Fish college to reduce Egypt's reliance on beef

A new college in Egypt is attempting to change the country’s dietary habits, reducing the harmful impact of livestock production by encouraging people to eat more fish.

“It will help change Egyptians’ food patterns by cutting our heavy reliance on animal protein by inducing a switch to fish,” says college founder and fish culture specialist Ali al-Zayat.

Beef products have rocketed in price recently in the north African country, which campaigners hope will aid efforts to encourage a boycott of meat.
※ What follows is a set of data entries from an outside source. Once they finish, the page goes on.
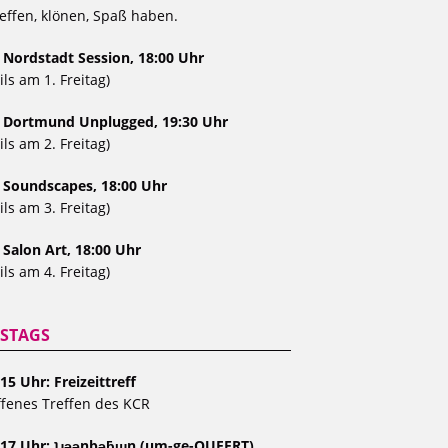
effen, klönen, Spaß haben.
 Nordstadt Session, 18:00 Uhr
ils am 1. Freitag)
, Dortmund Unplugged, 19:30 Uhr
ils am 2. Freitag)
, Soundscapes, 18:00 Uhr
ils am 3. Freitag)
 Salon Art, 18:00 Uhr
ils am 4. Freitag)
STAGS
15 Uhr: Freizeittreff
fenes Treffen des KCR
 17 Uhr: ʇɹǝǝnbǝƃɯn (um-ge-QUEERT)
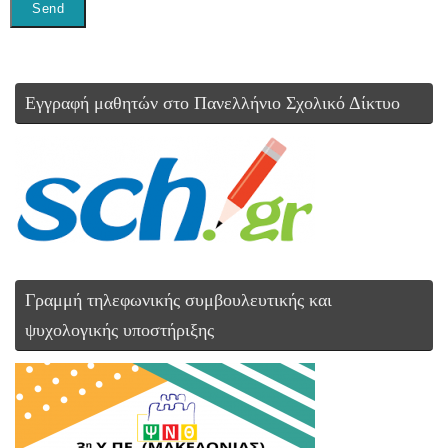
Εγγραφή μαθητών στο Πανελλήνιο Σχολικό Δίκτυο
Γραμμή τηλεφωνικής συμβουλευτικής και
ψυχολογικής υποστήριξης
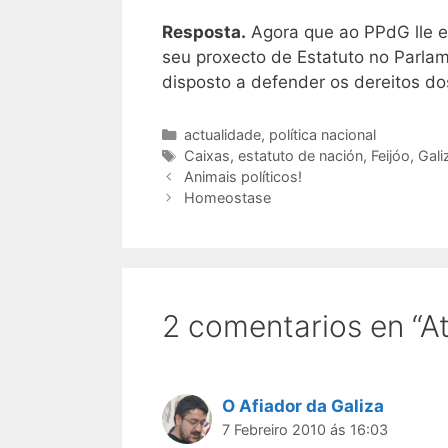
Resposta.
Agora que ao PPdG lle en
seu proxecto de Estatuto no Parlam
disposto a defender os dereitos do
Categorías
actualidade
,
política nacional
Etiquetas
Caixas
,
estatuto de nación
,
Feijóo
,
Gali
Animais políticos!
Homeostase
2 comentarios en “A
O Afiador da Galiza
7 Febreiro 2010 ás 16:03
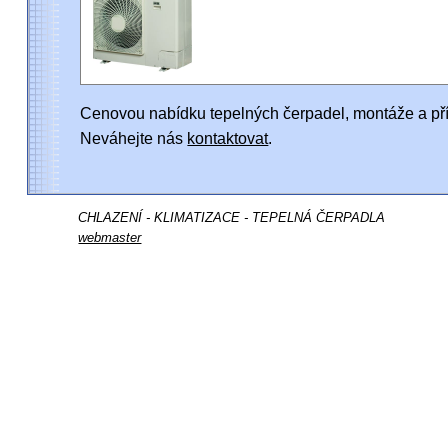
Cenovou nabídku tepelných čerpadel, montáže a pří
Neváhejte nás
kontaktovat
.
CHLAZENÍ - KLIMATIZACE - TEPELNÁ ČERPADLA
webmaster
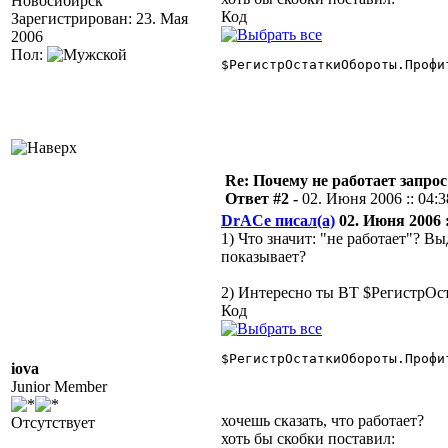
Новосибирск
Код
Зарегистрирован: 23. Мая
2006
Пол:
$РегистрОстаткиОбороты.Профи
Re: Почему не работает запрос
Ответ #2 -
02. Июня 2006 :: 04:3
DrACe писал(а)
02. Июня 2006 :
1) Что значит: "не работает"? 
показывает?
2) Интересно ты ВТ $РегистрОс
Код
$РегистрОстаткиОбороты.Профи
iova
Junior Member
хочешь сказать, что работает?
Отсутствует
хоть бы скобки поставил:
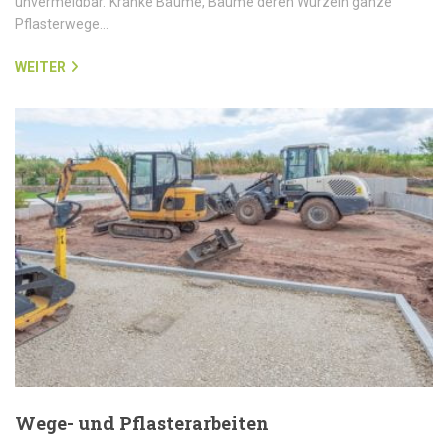
unvermeidbar. Kranke Bäume, Bäume deren Wurzeln ganze
Pflasterwege…
WEITER
Wege- und Pflasterarbeiten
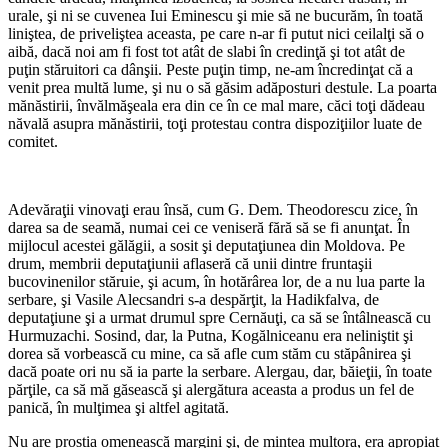
urale, şi ni se cuvenea Iui Eminescu şi mie să ne bucurăm, în toată
liniştea, de priveliştea aceasta, pe care n-ar fi putut nici ceilalţi să o
aibă, dacă noi am fi fost tot atât de slabi în credinţă şi tot atât de
puţin stăruitori ca dânşii. Peste puţin timp, ne-am încredinţat că a
venit prea multă lume, şi nu o să găsim adăposturi destule. La poarta
mănăstirii, învălmăşeala era din ce în ce mal mare, căci toţi dădeau
năvală asupra mănăstirii, toţi protestau contra dispoziţiilor luate de
comitet.
*
Adevăraţii vinovaţi erau însă, cum G. Dem. Theodorescu zice, în
darea sa de seamă, numai cei ce veniseră fără să se fi anunţat. În
mijlocul acestei gălăgii, a sosit şi deputaţiunea din Moldova. Pe
drum, membrii deputaţiunii aflaseră că unii dintre fruntaşii
bucovinenilor stăruie, şi acum, în hotărârea lor, de a nu lua parte la
serbare, şi Vasile Alecsandri s-a despărţit, la Hadikfalva, de
deputaţiune şi a urmat drumul spre Cernăuţi, ca să se întâlnească cu
Hurmuzachi. Sosind, dar, la Putna, Kogălniceanu era nelini­ştit şi
dorea să vorbească cu mine, ca să afle cum stăm cu stăpânirea şi
dacă poate ori nu să ia parte la serbare. Alergau, dar, băieţii, în toate
părţile, ca să mă găsească şi alergătura aceasta a produs un fel de
panică, în mulţimea şi altfel agitată.
Nu are prostia omenească margini şi, de mintea multora, era apropiat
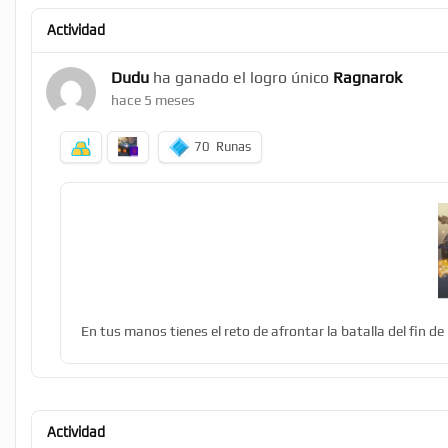
Actividad
Dudu
ha ganado el logro único
Ragnarok
hace 5 meses
70
Runas
En tus manos tienes el reto de afrontar la batalla del fin de
Actividad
Approximately 1.2 million hectares are given over to fodder crops to feed cattle, according to al-Zayat, which he says “limits the country’s ability to grow badly needed wheat”. Because so much land is used for beef production, Egypt has to import more than 50 per cent of its wheat. 40 per cent of the country’s 80 million inhabitants live in poverty.

However with 1,600 miles of coast on the Mediterranean and Red seas, as well as the river Nile and many lakes, the college’s founders believe fish can help feed the country while at the same time reducing its reliance on meat.

With advice and technical assistance from China, a country well-versed in fish farming, the college is also expected to teach local people about more efficient ways to fish, cutting down on the numbers who currently trawl illegally in other countries’ waters.

Already approved by the Egyptian ministry of higher education, it will open next year in the city of Suez on Egypt’s east coast.